Potrero se llenó de casas y de desarrollos hoteleros. En muchos lugares ya ni siquiera se puede caminar por la playa.
“Aquello parece San José, de tantas luces”, cuenta Ana, mientras señala la zona de Brasilito, Conchal y Flamingo, todavía iluminadas por las luces de los grandes desarrollos. La iluminación se ha vuelto más despampanante con la nueva marina que ha anclado en sus playas.
¡Qué va! Potrero ya no es el mismo. Primero, ya no se llama ‘Puerto Potrero’. Le buscaron un nombre más mercadeable entre los visitantes, sobre todo los extranjeros; ‘Playa Potrero’ se vende más.
Hoy, las calles son más transitadas y han llegado personas que le han cambiado el rostro al poblado. Dice Ana que a su hermano lo mataron cuando volvía a su casa. Un colombiano. “Es que esto se ha llenado de extranjeros”, agregó. “Mañana (jueves 23 de setiembre) se cumplen cinco años de la balacera”.
Ana tiene dos hijos. Ninguno de los dos se quiere dedicar a la pesca. A Fabián, su nieto de ocho años, le encanta el mar y cuando puede, acompaña a su abuela a rascar almejas y ostiones entre la arena o los riscos de la playa.
Ileana tuvo un poco de más suerte. Dice que sus seis hijos varones le hacen a la pesca. Cuando la temporada es buena, salen junto a ella a echar la cuerda al mar.
Un día de tantos, un enorme pez estuvo a punto de echarla completa al agua. Tuvo que pedir ayuda para jalar la cuerda. Le ayudaron sus hijos y unos vecinos. Tan grande era el animal que lo tuvo que cargar a la espalda: “Cuando llegué a casa, no me comí un solo bocado. ¡Me empaché de solo cargarlo!

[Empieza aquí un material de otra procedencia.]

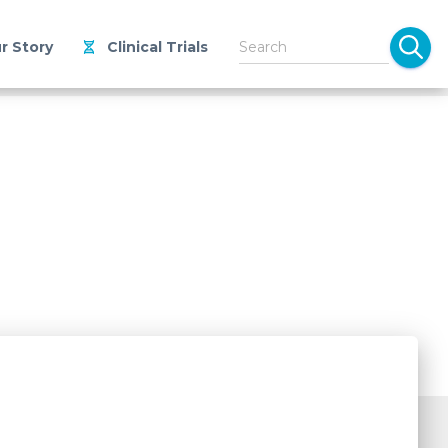
r Story
Clinical Trials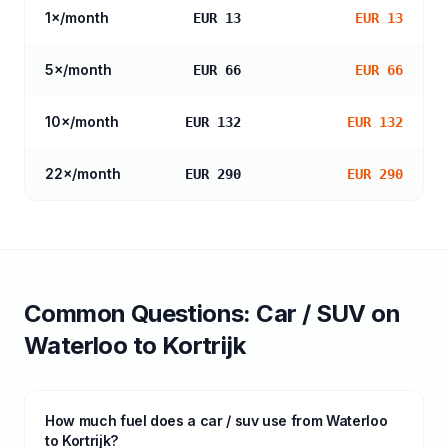
1
×/month
EUR 13
EUR 13
5
×/month
EUR 66
EUR 66
10
×/month
EUR 132
EUR 132
22
×/month
EUR 290
EUR 290
Common Questions:
Car / SUV
on
Waterloo
to
Kortrijk
How much fuel does a car / suv use from Waterloo
to Kortrijk?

Mis hijos pasaron días comiéndolo en todas las recetas posibles”.
Ninguna de las dos pesca para vender. Lo hacen para el abastecimiento de su familia. Claro que, una que otra vez, alguien llega a tocarles la puerta a ver qué tienen y les pueden comprar.
“Si yo tengo ahí un pescadillo y es alguien conocido, se lo doy regalado. Si no, le pido que me dé lo que tenga a bien”, reconoce Ana.
Ambas se sienten privilegiadas y no cambiarían por nada el lugar en donde viven y el destino que les dio la vida, por más difícil que este parezca.
Echadas en la arena, raspan con una cáscara de jícara para descubrir almejas grandes, pequeñas y de todos colores. “Mientras más grandes, mejor es la sopa”, dice Ileana riendo.
“Siempre el mar nos da algo”, dice Ana, y su amiga la sigue: “Nunca nos vamos con las manos vacías. Si no es un pez, es una almeja o un ostión. Él nos conoce. Aquí nos quedaremos hasta que la muerte nos separe de estas aguas”.